I admit that it’s been a hard day. I had a bit of a meltdown actually. The culprit is Valentine’s day. But not in the way that you might thing. My husband and I don’t usually do much for V day. But we’ve been apart for a really long time and it just hit hard today. I wanted to hold hands and snuggle up and it hurt a lot that I couldn’t. It was tough. I really feel done with this, but I can’t be. So I have to keep keeping on and I can’t melt down anymore. I’m mom. I’ve got to keep it together. I hate being an adult.

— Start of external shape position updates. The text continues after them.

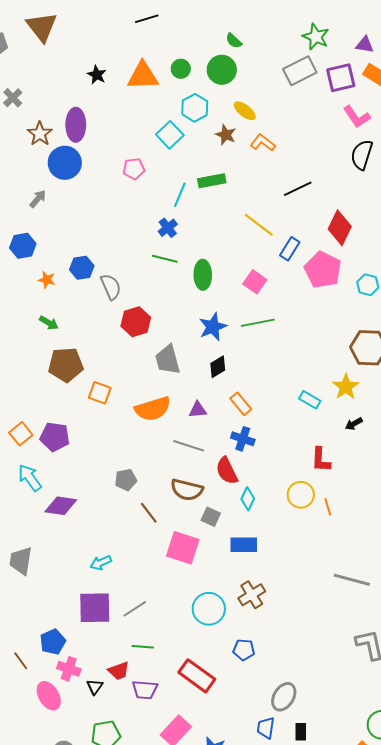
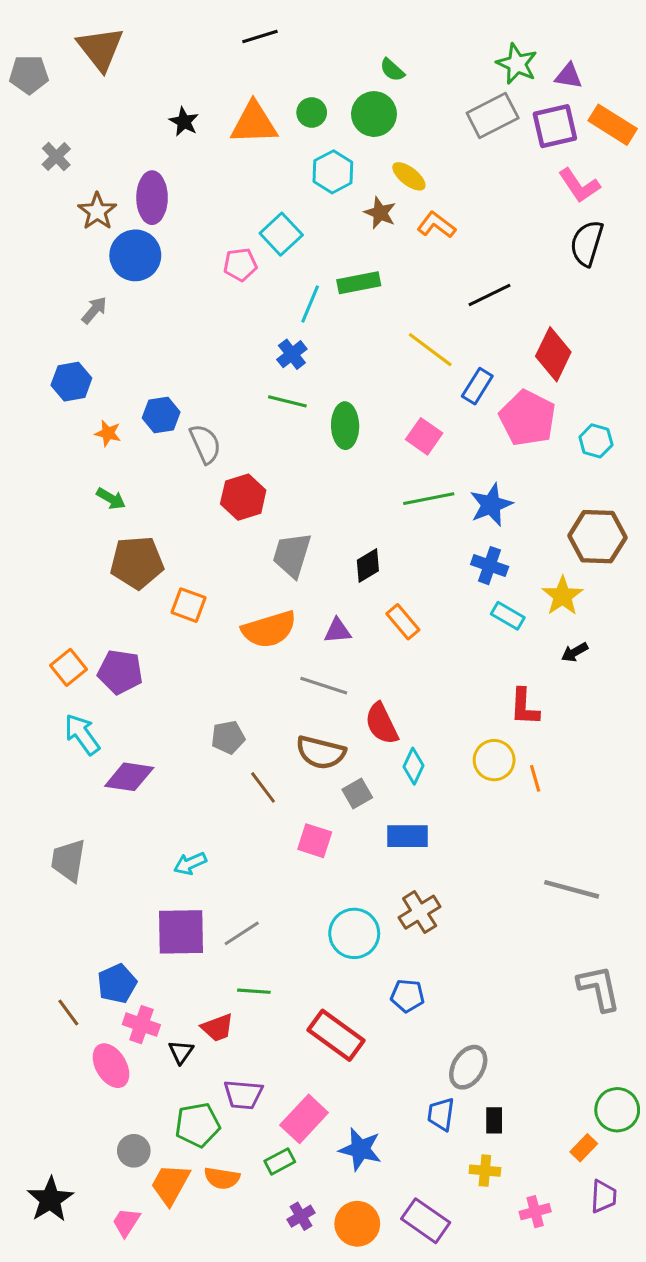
purple triangle: (365, 45) -> (569, 76), moved
cyan square: (170, 135) -> (281, 234), moved
blue star: (213, 327) -> (491, 505), moved
gray trapezoid: (168, 360) -> (292, 555), turned 32
blue cross: (243, 439) -> (490, 566), moved
gray square: (211, 517) -> (357, 794), turned 36
pink square: (183, 548) -> (315, 841), size x0.7
purple trapezoid: (145, 690) -> (243, 1095), moved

As I mentioned yesterday, I had to start a new chapter on the WIP, one that introduced a new character. I thought you might like to see what I’ve done so far, keeping in mind that it’s pretty rough:
Chisriya watched Carys limp away. She still wasn’t used to his new appearance, though it had been two years and she’d seen him several times in the new body. A body that had been ravaged. Ugly red slashes ran down his left buttock and thigh. More lashed his shoulder. His one eye would never see properly again.
She turned away. Bodies were ephemeral; souls were forever. Should his body die, Carys’s soul would still exist. Knowing him, he would probably haunt her. She flicked a glance at the rainbow gossamer spirits hovering in the air and swirling around her. He would not be the only one. It was the price of being a Soul Mage; it was the price of being one of the few surviving free Soul Mages.
Her jaw clenched and she forced herself to relax, her expression smoothing. She turned her attention at the waiting women.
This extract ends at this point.